Aim of the exercise: Take the material below and output exactly the run of lines from the one containing "11 августа 2022" down to the one containing "Il nostro Istituto", with both included.
--
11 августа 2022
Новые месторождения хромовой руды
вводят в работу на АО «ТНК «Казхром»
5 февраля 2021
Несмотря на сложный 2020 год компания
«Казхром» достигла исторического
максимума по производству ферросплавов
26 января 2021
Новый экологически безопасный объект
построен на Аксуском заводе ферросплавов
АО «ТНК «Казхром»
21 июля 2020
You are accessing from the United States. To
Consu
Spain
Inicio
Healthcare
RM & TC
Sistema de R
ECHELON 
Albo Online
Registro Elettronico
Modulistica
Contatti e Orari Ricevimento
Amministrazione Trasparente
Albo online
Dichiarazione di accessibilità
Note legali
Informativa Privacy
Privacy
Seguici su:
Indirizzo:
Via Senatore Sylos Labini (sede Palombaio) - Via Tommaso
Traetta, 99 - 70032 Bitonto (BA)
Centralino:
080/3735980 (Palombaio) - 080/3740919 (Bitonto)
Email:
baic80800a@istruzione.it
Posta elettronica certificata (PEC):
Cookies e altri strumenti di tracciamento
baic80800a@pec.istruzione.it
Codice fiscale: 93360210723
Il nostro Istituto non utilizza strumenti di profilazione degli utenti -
--
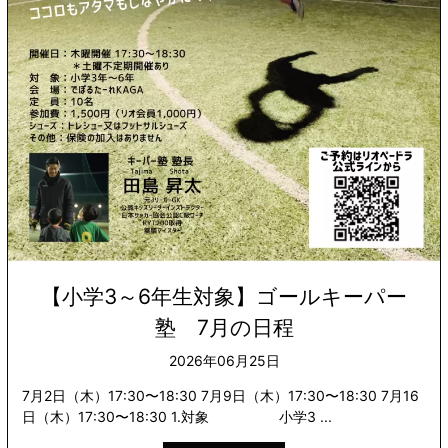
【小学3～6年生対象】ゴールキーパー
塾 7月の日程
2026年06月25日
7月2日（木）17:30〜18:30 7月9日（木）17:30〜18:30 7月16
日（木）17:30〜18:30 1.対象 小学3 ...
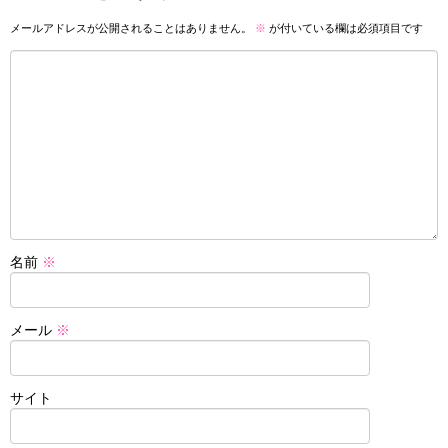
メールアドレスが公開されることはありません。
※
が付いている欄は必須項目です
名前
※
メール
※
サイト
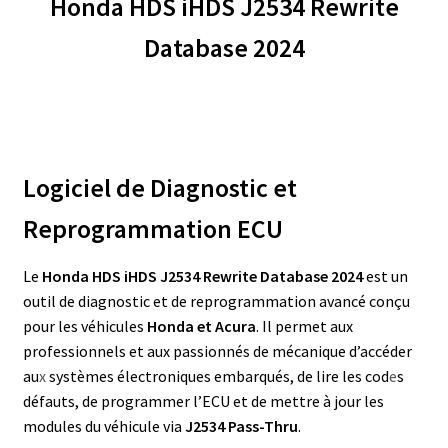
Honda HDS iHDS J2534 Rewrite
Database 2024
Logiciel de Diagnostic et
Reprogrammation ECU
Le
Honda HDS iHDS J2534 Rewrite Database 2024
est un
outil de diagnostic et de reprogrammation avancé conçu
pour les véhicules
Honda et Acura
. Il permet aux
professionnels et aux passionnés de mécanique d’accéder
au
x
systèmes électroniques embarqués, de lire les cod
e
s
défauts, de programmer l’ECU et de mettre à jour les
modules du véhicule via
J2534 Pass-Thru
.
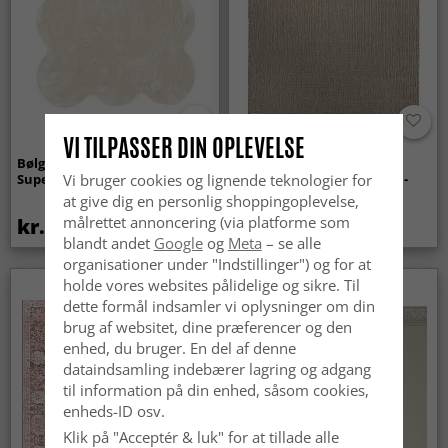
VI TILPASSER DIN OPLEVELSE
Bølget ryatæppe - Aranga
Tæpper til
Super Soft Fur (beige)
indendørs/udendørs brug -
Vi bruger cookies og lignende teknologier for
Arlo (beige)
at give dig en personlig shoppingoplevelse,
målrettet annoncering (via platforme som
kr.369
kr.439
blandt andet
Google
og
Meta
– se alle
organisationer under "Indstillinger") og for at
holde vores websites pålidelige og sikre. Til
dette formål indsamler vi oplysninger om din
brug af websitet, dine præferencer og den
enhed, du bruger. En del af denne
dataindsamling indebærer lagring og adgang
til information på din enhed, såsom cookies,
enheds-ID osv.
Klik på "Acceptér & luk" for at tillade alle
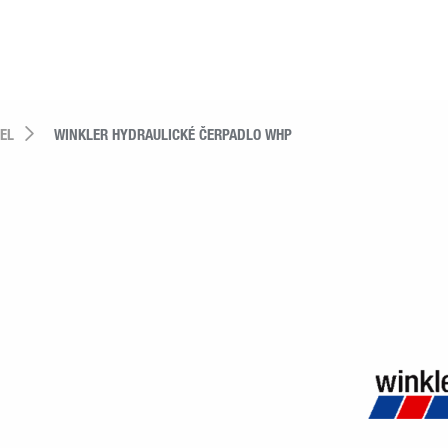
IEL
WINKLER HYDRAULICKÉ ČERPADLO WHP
--
Answer to the problem:
11 августа 2022
Новые месторождения хромовой руды
вводят в работу на АО «ТНК «Казхром»
5 февраля 2021
Несмотря на сложный 2020 год компания
«Казхром» достигла исторического
максимума по производству ферросплавов
26 января 2021
Новый экологически безопасный объект
построен на Аксуском заводе ферросплавов
АО «ТНК «Казхром»
21 июля 2020
You are accessing from the United States. To
Consu
Spain
Inicio
Healthcare
RM & TC
Sistema de R
ECHELON 
Albo Online
Registro Elettronico
Modulistica
Contatti e Orari Ricevimento
Amministrazione Trasparente
Albo online
Dichiarazione di accessibilità
Note legali
Informativa Privacy
Privacy
Seguici su:
Indirizzo:
Via Senatore Sylos Labini (sede Palombaio) - Via Tommaso
Traetta, 99 - 70032 Bitonto (BA)
Centralino:
080/3735980 (Palombaio) - 080/3740919 (Bitonto)
Email:
baic80800a@istruzione.it
Posta elettronica certificata (PEC):
Cookies e altri strumenti di tracciamento
baic80800a@pec.istruzione.it
Codice fiscale: 93360210723
Il nostro Istituto non utilizza strumenti di profilazione degli utenti -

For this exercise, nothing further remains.